Yet relation alone does not explain reality.
Relations are never static. They continually give rise to new possibilities, new organizations, new histories, and new forms of existence. Reality is not merely relational; it is generative. It continually becomes.
This insight has long stood at the heart of process philosophy. Alfred North Whitehead recognized that reality is not fundamentally composed of fixed substances but of dynamic acts of becoming. His philosophy challenged centuries of metaphysical thought by placing creativity, process, and the continual emergence of novelty at the center of philosophical reflection. Nearly a century later, these insights continue to shape contemporary conversations concerning emergence, ecology, complexity, systems thinking, and the relational character of existence itself.

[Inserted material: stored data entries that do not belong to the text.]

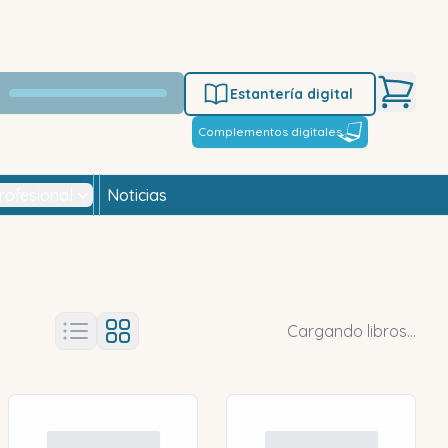
Estantería digital
Complementos digitales
rofesional
Noticias
Cargando libros...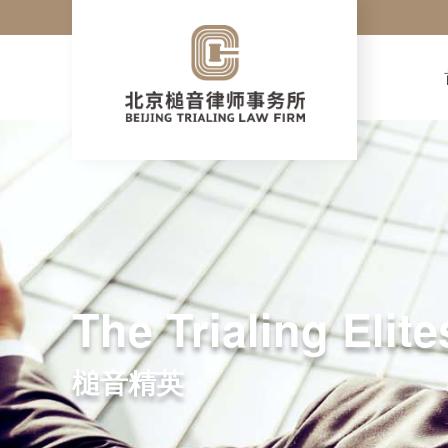
The Trialing Elite
槌音精英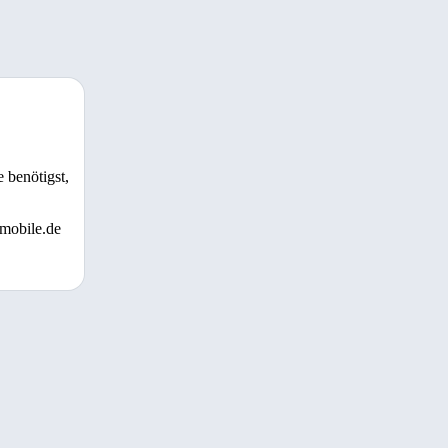
 benötigst,
 mobile.de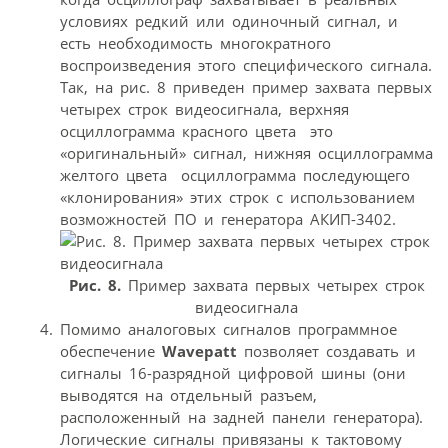
условиях редкий или одиночный сигнал, и
есть необходимость многократного
воспроизведения этого специфического сигнала.
Так, на рис. 8 приведен пример захвата первых
четырех строк видеосигнала, верхняя
осциллограмма красного цвета  это
«оригинальный» сигнал, нижняя осциллограмма
желтого цвета  осциллограмма последующего
«клонирования» этих строк с использованием
возможностей ПО и генератора АКИП-3402.
Рис. 8.
Пример захвата первых четырех строк
видеосигнала
Помимо аналоговых сигналов программное
обеспечение
Wavepatt
позволяет создавать и
сигналы 16-разрядной цифровой шины (они
выводятся на отдельный разъем,
расположенный на задней панели генератора).
Логические сигналы привязаны к тактовому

The present essay continues that conversation. Rather than treating becoming as merely another word for change, we shall ask whether becoming names one of reality's most fundamental activities. Change describes differences between one state and another. Becoming asks how new realities come into existence at all. It is therefore not simply movement within reality; it is one of the ways reality continually generates itself.
This question also brings the present metaphysical investigation into closer dialogue with the earlier ontological work of Embodied Process Realism (EPR). There we described the recurring structures through which reality appears to organize itself. Here we ask what generative dynamics continually give rise to those structures. Ontology provided the vocabulary. Metaphysics now seeks the grammar.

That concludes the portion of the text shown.